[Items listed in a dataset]
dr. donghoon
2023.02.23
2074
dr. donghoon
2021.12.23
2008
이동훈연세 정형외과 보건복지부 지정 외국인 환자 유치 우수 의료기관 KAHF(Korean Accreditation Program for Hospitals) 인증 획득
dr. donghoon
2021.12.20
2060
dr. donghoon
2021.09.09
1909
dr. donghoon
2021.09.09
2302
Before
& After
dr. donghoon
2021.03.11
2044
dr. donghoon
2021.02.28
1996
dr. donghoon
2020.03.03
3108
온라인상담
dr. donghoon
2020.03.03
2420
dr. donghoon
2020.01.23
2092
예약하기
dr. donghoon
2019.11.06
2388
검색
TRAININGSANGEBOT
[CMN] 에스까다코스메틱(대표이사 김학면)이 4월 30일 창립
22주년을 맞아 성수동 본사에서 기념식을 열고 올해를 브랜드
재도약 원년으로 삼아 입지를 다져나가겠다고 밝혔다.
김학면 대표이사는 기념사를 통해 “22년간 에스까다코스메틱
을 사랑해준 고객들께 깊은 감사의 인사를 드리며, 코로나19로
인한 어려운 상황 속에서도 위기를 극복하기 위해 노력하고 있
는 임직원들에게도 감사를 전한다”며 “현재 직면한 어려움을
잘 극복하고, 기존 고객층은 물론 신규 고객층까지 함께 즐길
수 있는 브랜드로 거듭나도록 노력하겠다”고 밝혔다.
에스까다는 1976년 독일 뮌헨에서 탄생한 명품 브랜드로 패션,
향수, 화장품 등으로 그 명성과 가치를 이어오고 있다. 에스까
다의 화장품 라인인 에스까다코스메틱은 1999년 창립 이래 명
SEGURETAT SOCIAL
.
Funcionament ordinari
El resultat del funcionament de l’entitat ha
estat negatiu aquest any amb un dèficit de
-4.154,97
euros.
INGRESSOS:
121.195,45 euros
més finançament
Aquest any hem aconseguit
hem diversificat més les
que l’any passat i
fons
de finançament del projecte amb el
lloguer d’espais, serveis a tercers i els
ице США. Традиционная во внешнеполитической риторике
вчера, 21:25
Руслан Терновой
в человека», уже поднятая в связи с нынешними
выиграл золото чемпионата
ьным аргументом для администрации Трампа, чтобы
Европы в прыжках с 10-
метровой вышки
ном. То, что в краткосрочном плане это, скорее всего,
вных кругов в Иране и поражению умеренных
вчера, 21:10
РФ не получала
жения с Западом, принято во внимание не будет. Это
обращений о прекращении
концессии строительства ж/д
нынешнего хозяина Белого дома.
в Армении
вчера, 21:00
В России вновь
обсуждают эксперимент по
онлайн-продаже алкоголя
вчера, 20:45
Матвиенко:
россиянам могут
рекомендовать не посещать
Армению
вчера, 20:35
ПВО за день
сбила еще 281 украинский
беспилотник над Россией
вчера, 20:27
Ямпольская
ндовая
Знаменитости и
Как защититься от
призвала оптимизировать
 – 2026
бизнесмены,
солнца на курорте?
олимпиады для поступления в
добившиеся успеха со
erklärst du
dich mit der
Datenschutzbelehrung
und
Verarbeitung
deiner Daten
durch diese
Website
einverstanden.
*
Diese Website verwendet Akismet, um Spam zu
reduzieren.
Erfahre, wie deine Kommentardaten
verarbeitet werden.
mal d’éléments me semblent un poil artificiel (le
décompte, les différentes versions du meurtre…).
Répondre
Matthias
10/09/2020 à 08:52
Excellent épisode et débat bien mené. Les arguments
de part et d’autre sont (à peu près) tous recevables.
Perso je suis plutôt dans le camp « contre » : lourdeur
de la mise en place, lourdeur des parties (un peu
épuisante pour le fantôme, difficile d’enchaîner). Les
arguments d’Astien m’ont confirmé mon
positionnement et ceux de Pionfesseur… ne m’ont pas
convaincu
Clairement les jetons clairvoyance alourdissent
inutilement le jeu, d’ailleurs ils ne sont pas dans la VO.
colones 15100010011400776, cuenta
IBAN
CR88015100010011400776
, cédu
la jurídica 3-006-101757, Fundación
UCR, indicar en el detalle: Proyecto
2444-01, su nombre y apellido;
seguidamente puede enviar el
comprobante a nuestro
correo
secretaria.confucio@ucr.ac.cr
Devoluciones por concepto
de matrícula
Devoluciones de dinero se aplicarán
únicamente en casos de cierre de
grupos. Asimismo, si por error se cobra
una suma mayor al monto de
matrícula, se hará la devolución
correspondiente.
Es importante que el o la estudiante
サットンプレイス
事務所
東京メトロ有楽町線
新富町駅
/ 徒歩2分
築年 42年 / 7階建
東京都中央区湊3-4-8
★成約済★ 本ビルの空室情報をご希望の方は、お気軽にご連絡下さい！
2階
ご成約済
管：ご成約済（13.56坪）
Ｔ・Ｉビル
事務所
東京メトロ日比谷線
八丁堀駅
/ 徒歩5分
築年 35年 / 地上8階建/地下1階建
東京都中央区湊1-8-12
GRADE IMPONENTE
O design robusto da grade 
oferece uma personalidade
---
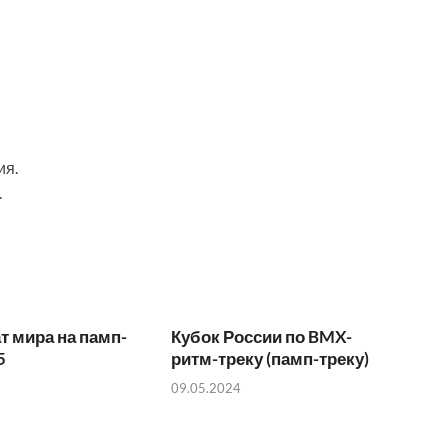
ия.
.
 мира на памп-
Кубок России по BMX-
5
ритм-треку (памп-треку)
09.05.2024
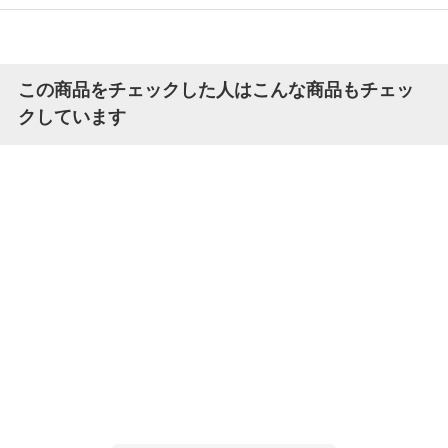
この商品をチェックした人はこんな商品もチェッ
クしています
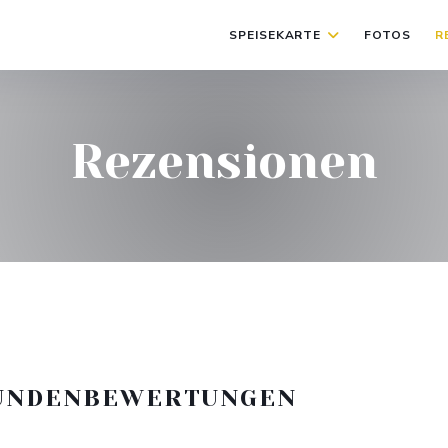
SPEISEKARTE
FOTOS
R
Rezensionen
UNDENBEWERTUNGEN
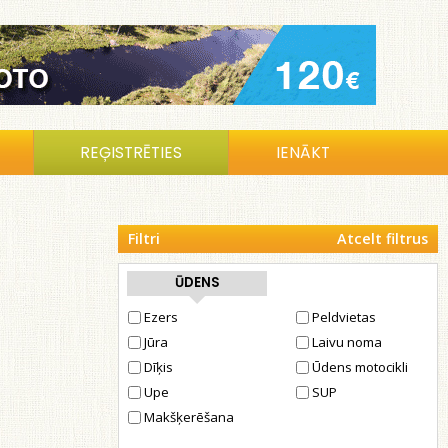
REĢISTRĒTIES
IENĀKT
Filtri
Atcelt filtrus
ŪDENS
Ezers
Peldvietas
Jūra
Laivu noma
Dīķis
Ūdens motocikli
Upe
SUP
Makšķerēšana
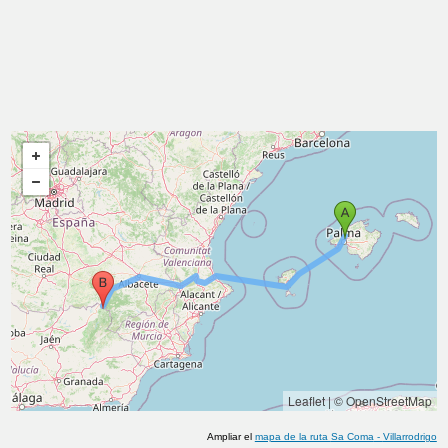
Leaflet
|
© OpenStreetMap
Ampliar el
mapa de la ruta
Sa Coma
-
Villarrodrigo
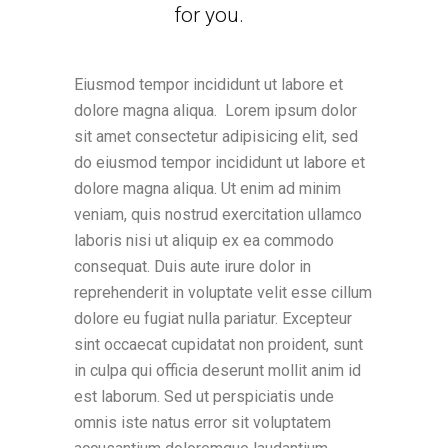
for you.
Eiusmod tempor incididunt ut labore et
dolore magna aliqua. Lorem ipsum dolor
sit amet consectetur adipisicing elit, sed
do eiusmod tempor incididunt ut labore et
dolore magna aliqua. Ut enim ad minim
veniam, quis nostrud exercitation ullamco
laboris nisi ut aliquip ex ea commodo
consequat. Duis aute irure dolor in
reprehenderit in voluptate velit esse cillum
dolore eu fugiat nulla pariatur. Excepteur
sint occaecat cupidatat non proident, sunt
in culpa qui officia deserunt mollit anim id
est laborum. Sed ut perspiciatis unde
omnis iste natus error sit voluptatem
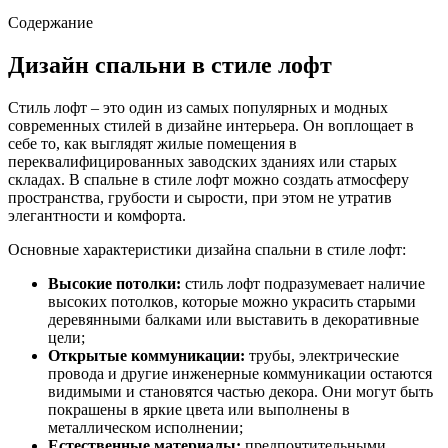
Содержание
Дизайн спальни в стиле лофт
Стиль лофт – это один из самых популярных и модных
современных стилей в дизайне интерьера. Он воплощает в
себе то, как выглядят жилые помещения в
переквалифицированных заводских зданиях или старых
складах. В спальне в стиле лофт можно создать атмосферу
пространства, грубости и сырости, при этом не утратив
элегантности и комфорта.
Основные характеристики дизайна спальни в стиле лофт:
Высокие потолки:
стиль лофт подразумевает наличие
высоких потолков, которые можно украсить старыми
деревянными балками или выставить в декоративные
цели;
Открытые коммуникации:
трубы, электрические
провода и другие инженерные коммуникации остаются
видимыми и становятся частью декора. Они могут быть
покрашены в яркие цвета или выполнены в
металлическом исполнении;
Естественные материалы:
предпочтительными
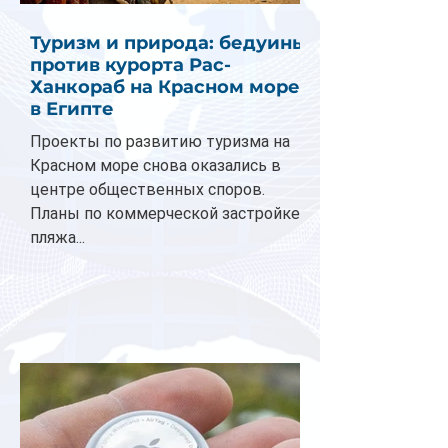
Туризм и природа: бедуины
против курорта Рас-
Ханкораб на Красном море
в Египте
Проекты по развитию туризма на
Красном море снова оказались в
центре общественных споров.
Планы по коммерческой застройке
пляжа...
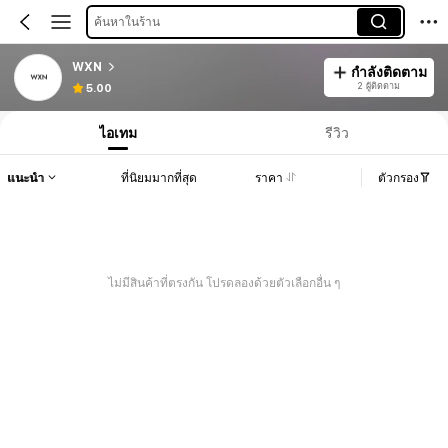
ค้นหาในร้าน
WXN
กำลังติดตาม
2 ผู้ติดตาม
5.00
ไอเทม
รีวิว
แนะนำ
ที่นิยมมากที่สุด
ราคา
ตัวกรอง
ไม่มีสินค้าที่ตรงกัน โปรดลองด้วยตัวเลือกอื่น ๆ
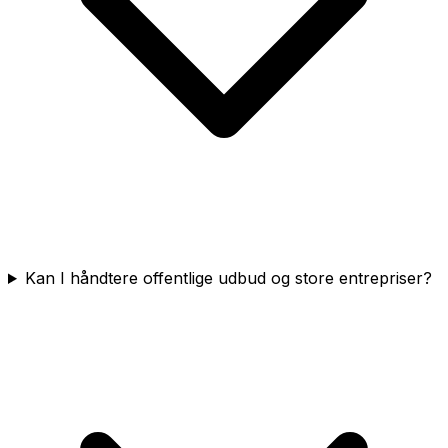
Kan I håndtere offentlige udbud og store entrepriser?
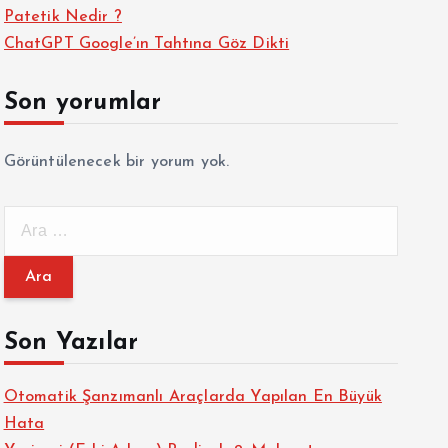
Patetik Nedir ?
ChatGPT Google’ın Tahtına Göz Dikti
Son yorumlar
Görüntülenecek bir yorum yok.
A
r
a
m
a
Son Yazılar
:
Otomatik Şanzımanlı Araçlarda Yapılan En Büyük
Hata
--
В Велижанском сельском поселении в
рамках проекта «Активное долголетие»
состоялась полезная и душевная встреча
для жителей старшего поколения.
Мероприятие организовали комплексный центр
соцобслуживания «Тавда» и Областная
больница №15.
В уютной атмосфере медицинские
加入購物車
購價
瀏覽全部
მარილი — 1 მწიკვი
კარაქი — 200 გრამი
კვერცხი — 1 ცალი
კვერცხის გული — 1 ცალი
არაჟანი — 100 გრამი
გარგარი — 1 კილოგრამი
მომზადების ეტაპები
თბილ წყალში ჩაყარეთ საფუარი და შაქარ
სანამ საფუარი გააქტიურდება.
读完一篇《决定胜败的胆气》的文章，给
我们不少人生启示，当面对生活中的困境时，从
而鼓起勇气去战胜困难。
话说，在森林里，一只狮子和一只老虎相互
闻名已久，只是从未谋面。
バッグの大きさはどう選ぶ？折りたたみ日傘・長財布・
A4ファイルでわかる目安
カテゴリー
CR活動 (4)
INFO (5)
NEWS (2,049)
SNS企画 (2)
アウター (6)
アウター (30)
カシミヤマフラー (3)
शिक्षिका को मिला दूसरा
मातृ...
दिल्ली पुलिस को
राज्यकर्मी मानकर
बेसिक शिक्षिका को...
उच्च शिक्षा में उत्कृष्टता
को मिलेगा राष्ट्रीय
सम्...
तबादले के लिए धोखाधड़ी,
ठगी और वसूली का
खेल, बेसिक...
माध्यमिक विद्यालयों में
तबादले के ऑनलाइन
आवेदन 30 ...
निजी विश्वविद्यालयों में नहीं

| EXERCISE BRIEF |
All lines that hold the word "спальни" should be copied from the data.

| RESPONSE BELOW |
Дизайн спальни в стиле лофт
Основные характеристики дизайна спальни в стиле лофт:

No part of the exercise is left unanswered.